A build configuration is defined by a BuildConfig object. The parameters are used in conjunction with a strategy to assemble a Docker image which in turn will be run within a container. In most cases, a builder is used to produce the resulting image. The use of a builder depends on the type of build strategy specified

Key Components:

Build Strategy
Build Types
Triggers

Build Strategies

The following build strategies are available in OpenShift V3:

Docker
S2I
Custom Build

Docker Build

One of most popular methods of creating a Docker image is to utilize a Dockerfile. This allows for a new image to be built on top of an existing base image with additional layers created from directives within the Dockerfile

Dockerfile Example

The following example demonstrates how a Dockerfile is used to build an image containing a sample website running Apache https

FROM fedora (1)
MAINTAINER John Doe email: jdoe@redhat.com (2)

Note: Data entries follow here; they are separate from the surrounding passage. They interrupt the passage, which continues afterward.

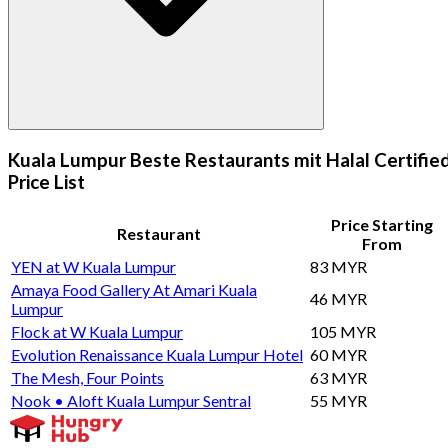
Kuala Lumpur Beste Restaurants mit Halal Certifie
Price List
Price Starting
Restaurant
From
YEN at W Kuala Lumpur
83 MYR
Amaya Food Gallery At Amari Kuala
46 MYR
Lumpur
Flock at W Kuala Lumpur
105 MYR
Evolution Renaissance Kuala Lumpur Hotel
60 MYR
The Mesh, Four Points
63 MYR
Nook • Aloft Kuala Lumpur Sentral
55 MYR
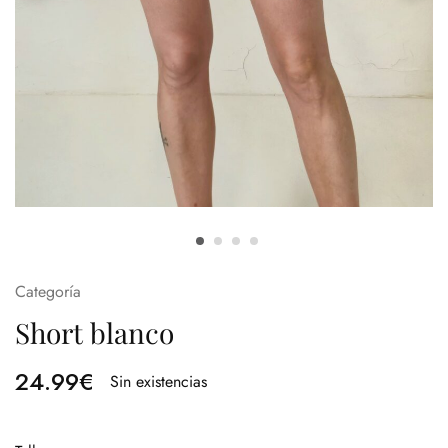
Categoría
Short blanco
24.99
€
Sin existencias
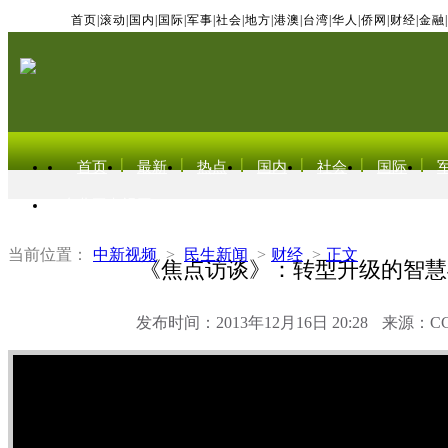
首页
|
滚动
|
国内
|
国际
|
军事
|
社会
|
地方
|
港澳
|
台湾
|
华人
|
侨网
|
财经
|
金融
|
首页
最新
热点
国内
社会
国际
东北亚电视网
当前位置：
中新视频
>
民生新闻
>
财经
>
正文
《焦点访谈》：转型升级的智慧
发布时间：2013年12月16日 20:28
来源：C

# Update the image with the latest packages (recommended)
RUN yum update -y; yum clean all (3)

# Install Apache Web Server
RUN yum install -y httpd; yum clean all

# Add the tar file of the web site
ADD mysite.tar /tmp/ (4)

# Docker automatically extracted. So move files to web directory
RUN mv /tmp/mysite/* /var/www/html

EXPOSE 80 (5)

ENTRYPOINT [ "/usr/sbin/httpd" ] (6)
CMD [ "-D", "FOREGROUND" ] (7)

Base image the new image will be built from
The creator
Commands to execute during the image build
Files are added to the image from the host
Associates a port inside the container to enable networking
Set the default application that is used every time a container is created using the image
In this case, it is arguments that are passed to the default application. Without Entrypoint, it is the default command that is run when starting the container

A Docker build in OpenShift is similar to a Docker build in a standalone environment.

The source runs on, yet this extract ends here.